Question

Benzoic acid is a weak monoprotic acid occurring in most of berries. The acid dissociation constant of benzoic acid is 6.3 x 10-5. Find pH and percent of dissociation of 0.001 M solution of benzoic acid.

Answer 1

Given:

The values given in the question are as follows;

Benzoic acid dissociation constant Ka = 6.3 x 10-5.

Concentration of benzoic acid = 0.001M.

Solution:

Step 1 - Determine [H+]

Benzoic acid dissociates in water as:

C6H5COOH      H+ + C6H5COO-

Initial concentration 0.001M 0 0

Change concentration 0.001 - X + X   + X

Equilibrium concentration 0.001 - X X X

The formula for Ka = [H+] [C6H5COO-] / [C6H5COOH]

Substituting the values;

6.3 x 10-5 = [X][X] / [0.001 -X]

0.000063 = [X]2 / [0.001 - X]

0.000063 [0.001 - X] = [X]2

0.000000063 - 0.000063X = X2

X2 + 0.000063X -  0.000000063 = 0

Solving the above quadratic equation, X = 0.0002215 or X = -0.0002845.

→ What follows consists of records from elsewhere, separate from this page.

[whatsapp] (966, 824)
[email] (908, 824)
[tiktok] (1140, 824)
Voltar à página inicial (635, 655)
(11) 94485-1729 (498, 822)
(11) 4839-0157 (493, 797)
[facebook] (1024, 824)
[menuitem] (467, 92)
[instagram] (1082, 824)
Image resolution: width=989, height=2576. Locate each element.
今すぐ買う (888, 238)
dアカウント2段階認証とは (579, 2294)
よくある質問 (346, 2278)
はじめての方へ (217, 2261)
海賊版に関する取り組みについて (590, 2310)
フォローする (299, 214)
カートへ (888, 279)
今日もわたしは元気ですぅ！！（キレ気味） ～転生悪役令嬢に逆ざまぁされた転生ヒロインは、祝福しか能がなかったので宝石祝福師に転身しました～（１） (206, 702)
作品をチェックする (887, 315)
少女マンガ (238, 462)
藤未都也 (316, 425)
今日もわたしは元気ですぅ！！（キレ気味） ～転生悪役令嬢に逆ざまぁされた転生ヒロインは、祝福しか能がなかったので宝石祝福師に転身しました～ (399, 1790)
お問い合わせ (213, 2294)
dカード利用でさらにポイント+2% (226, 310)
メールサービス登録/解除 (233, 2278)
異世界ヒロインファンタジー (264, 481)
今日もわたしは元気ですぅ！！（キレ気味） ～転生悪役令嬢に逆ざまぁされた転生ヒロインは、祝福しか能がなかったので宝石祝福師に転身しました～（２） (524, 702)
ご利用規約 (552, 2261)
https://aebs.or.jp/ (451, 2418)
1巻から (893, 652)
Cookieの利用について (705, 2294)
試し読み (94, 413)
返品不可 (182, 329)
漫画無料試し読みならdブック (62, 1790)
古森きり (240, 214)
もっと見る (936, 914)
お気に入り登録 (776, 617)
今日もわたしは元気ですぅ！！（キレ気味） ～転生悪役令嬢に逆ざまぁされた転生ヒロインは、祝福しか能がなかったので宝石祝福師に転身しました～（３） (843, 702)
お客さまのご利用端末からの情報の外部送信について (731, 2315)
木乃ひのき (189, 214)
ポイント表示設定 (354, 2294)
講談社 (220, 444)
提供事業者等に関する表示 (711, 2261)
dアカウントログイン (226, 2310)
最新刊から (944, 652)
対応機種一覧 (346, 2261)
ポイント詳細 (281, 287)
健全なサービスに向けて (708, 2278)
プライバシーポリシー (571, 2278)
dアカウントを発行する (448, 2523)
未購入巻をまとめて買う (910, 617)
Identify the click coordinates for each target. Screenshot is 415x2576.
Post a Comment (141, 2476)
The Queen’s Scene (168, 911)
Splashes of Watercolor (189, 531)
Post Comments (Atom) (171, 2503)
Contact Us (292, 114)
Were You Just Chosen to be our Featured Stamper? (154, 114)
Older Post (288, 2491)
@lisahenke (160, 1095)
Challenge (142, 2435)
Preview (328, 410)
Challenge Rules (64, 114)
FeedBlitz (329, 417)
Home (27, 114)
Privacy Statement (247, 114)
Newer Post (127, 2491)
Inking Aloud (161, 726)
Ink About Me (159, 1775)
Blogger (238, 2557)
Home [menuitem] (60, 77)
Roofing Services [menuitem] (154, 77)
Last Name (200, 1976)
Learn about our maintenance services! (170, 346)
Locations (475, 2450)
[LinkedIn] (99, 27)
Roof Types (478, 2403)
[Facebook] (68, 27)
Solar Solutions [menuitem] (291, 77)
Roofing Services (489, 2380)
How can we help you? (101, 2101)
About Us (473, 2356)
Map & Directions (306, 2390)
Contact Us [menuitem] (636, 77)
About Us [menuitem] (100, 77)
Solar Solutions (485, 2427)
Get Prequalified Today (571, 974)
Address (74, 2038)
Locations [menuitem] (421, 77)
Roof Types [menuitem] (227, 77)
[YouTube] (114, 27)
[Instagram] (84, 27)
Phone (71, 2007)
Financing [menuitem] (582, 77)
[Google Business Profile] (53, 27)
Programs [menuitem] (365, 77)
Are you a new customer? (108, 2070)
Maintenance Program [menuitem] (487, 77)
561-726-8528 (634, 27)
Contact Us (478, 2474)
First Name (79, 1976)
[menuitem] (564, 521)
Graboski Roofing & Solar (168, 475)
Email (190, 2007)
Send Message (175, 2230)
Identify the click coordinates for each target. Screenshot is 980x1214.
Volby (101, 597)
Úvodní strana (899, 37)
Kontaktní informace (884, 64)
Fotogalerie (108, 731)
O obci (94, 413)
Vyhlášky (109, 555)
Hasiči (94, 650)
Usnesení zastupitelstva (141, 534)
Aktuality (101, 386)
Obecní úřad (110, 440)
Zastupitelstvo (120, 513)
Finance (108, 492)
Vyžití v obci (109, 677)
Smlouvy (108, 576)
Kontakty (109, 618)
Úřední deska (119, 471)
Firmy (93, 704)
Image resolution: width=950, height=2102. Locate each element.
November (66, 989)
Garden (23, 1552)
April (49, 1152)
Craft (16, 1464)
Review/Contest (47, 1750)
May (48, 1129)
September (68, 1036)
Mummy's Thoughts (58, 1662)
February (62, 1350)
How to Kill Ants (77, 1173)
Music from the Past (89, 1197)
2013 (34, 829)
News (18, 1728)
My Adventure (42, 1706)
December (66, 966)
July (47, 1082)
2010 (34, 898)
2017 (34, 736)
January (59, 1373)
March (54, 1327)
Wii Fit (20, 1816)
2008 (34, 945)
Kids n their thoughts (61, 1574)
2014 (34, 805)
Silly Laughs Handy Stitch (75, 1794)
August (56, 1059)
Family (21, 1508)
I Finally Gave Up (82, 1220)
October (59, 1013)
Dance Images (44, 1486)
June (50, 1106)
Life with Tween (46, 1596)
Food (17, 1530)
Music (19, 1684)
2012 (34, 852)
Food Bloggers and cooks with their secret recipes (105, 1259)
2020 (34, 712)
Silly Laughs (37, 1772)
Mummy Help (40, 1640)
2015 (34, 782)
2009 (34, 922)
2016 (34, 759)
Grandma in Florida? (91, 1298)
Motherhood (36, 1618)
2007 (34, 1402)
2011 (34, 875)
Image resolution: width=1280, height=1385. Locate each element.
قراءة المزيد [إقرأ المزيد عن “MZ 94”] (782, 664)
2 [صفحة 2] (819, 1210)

Since X represents the concentration of ions in solution, it cannot be negative. Hence X =  0.0002215. That is [H+] =  0.0002215M

Step 2 - pH calculation:

pH = - log [H+]

= - log(0.0002215) = - (-3.6546) = 3.6546 = 3.65

Hence the pH is 3.65.

Step 3 - Percentage dissociation:

We know that at equilibrium [H+] =  [C6H5COO-] = 0.0002215M; Also the initial [C6H5COOH] = 0.001M

Percentage dissociation = ([H+] / [C6H5COOH]) x 100 = (0.0002215M / 0.001M) x 100 = 0.2215 x 100 = 22.15%

Hence the percentage dissociation of 0.001M benzoic acid is 22.15%.